In this code, a connection to MongoDB is established, and the "mydatabase" database and "customers" collection are accessed.

A query filter is defined as `{"city": "New York"}`, specifying the condition that documents with the "city" field equal to "New York" should be retrieved.

The `find()` method is then called with the query filter. It returns a cursor that can be iterated over to access the matching documents. In this example, each matching document is printed using a loop.

# Q6. Explain the sort() method. Give an example to demonstrate sorting in MongoDB.

A6. The `sort()` method in MongoDB is used to sort the documents in a collection based on specified fields. It allows sorting in ascending (1) or descending (-1) order.

Here's an example to demonstrate sorting in MongoDB:

```python
import pymongo

# Establish a connection to MongoDB
client = pymongo.MongoClient("mongodb://localhost:27017/")

# Access the database and collection
mydb = client["mydatabase"]
mycol = mydb["customers"]

# Sort the documents based on the "age" field in descending order
results = mycol.find().sort("age", -1)

# Print the sorted documents
for document in results:
    print(document)
```

In this code, after establishing a connection to MongoDB and accessing the "mydatabase" database and "customers" collection, the `find()` method is called without any query filter to retrieve all documents.

The `sort()` method is then chained to the `find()` method, specifying the field "age" and the sort order as -1 (descending order). This means the documents will be sorted based on the "age" field in descending order.

The sorted documents are printed using a loop, and you will see the documents sorted based on the "age" field in descending order.

# Q7. Explain why `delete_one()`, `delete_many()`, and `drop()` are used.

A7. In MongoDB, the `delete_one()` and `delete_many()` methods are used to remove documents from a collection based on specified criteria. The `drop()` method is used to completely remove an entire collection from the database.

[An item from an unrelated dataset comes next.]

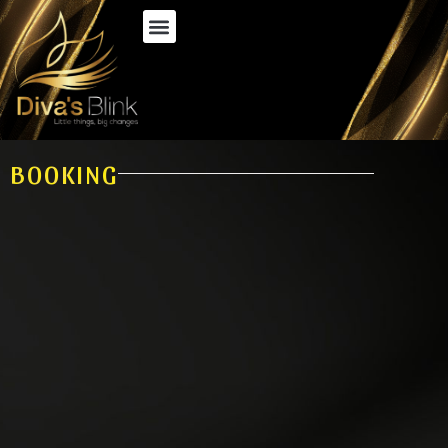
BOOKING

- `delete_one(filter)` deletes a single document that matches the specified filter criteria. If multiple documents match the filter, it deletes only the first matching document encountered.

- `delete_many(filter)` deletes multiple documents that match the specified filter criteria. All documents that match the filter will be removed from the collection.

- `drop()` is used to remove an entire collection from the database. It permanently deletes the collection and all the documents it contains. The operation is not reversible.

These methods are used when you need to remove specific documents or an entire collection from the database. They provide flexibility in data management and allow you to maintain the integrity and cleanliness of your data. It's important to use these methods with caution and ensure that you have appropriate backups or safeguards in place before performing deletion operations.